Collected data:
====

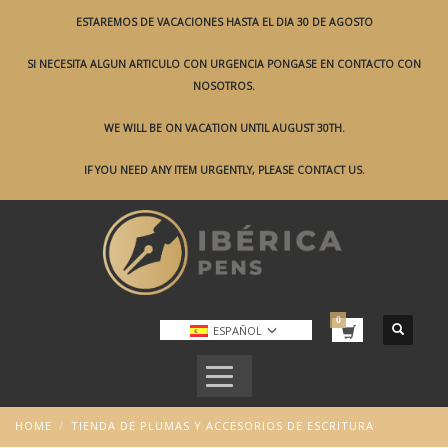
ESTAREMOS DE VACACIONES HASTA EL DIA 30 DE AGOSTO
SI NECESITA ALGUN ARTICULO CON URGENCIA PONGASE EN CONTACTO CON
NOSOTROS.
WE WILL BE ON VACATION UNTIL AUGUST 30TH.
IF YOU NEED ANY ITEM URGENTLY, PLEASE CONTACT US.
ESPAÑOL
HOME
TIENDA DE PLUMAS Y ACCESORIOS DE ESCRITURA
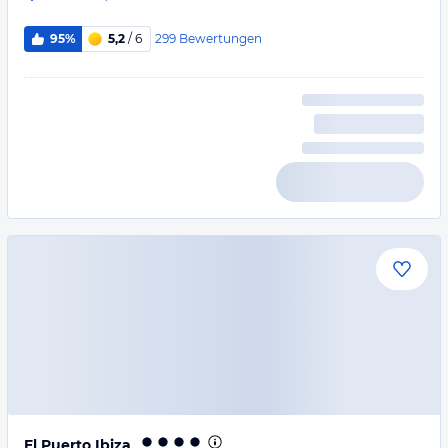
299
Bewertungen
95%
5,2
/ 6
El Puerto Ibiza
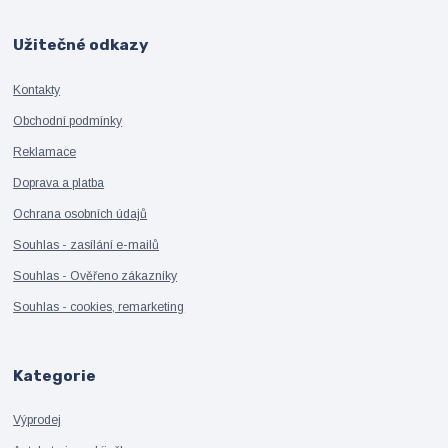
Užitečné odkazy
Kontakty
Obchodní podmínky
Reklamace
Doprava a platba
Ochrana osobních údajů
Souhlas - zasílání e-mailů
Souhlas - Ověřeno zákazníky
Souhlas - cookies, remarketing
Kategorie
Výprodej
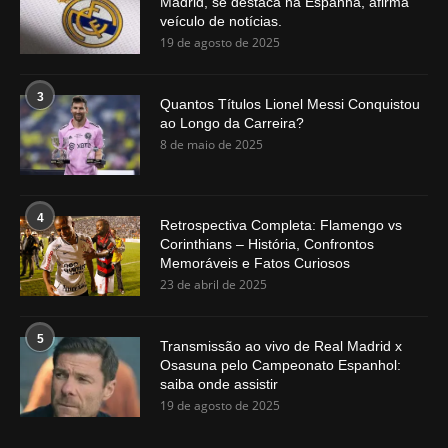
Madrid, se destaca na Espanha, afirma
veículo de notícias.
19 de agosto de 2025
3
Quantos Títulos Lionel Messi Conquistou
ao Longo da Carreira?
8 de maio de 2025
4
Retrospectiva Completa: Flamengo vs
Corinthians – História, Confrontos
Memoráveis e Fatos Curiosos
23 de abril de 2025
5
Transmissão ao vivo de Real Madrid x
Osasuna pelo Campeonato Espanhol:
saiba onde assistir
19 de agosto de 2025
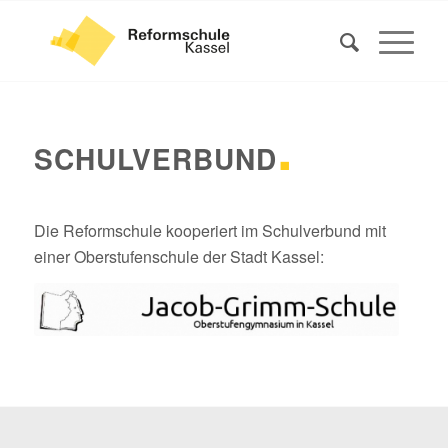
.
SCHULVERBUND
Die Reformschule kooperiert im Schulverbund mit
einer Oberstufenschule der Stadt Kassel:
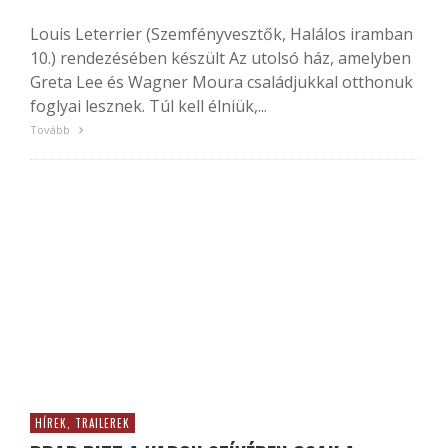
Louis Leterrier (Szemfényvesztők, Halálos iramban
10.) rendezésében készült Az utolsó ház, amelyben
Greta Lee és Wagner Moura családjukkal otthonuk
foglyai lesznek. Túl kell élniük,...
Tovább
HÍREK, TRAILEREK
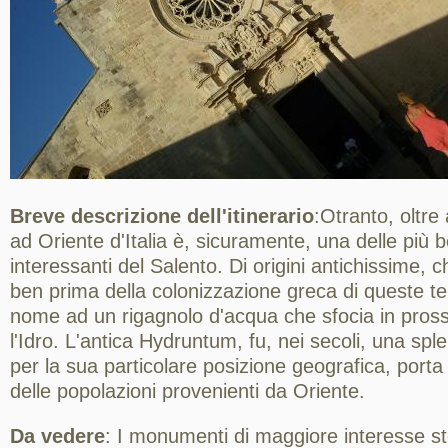
Breve descrizione dell'itinerario
:Otranto, oltre 
ad Oriente d'Italia è, sicuramente, una delle più 
interessanti del Salento. Di origini antichissime, c
ben prima della colonizzazione greca di queste ter
nome ad un rigagnolo d'acqua che sfocia in prossi
l'Idro. L'antica Hydruntum, fu, nei secoli, una sple
per la sua particolare posizione geografica, porta d
delle popolazioni provenienti da Oriente.
Da vedere
: I monumenti di maggiore interesse sto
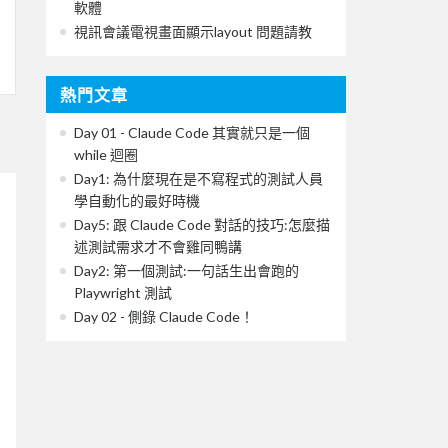
軟體
視訊會議電視畫面顯示layout 問題請教
熱門文章
Day 01 - Claude Code 其實就只是一個
while 迴圈
Day1: 為什麼現在是不寫程式的測試人員
學自動化的最好時機
Day5: 跟 Claude Code 對話的技巧:怎麼描
述測試需求才不會雞同鴨講
Day2: 第一個測試:一句話生出會跑的
Playwright 測試
Day 02 - 側錄 Claude Code！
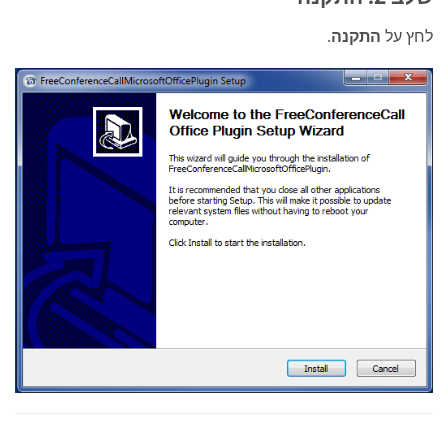
לחץ על
התקנה
.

====

_Task instructions_. The string "Claude" may appear on lines of the data above; give the number of those lines and nothing more.

_Answer space_. 3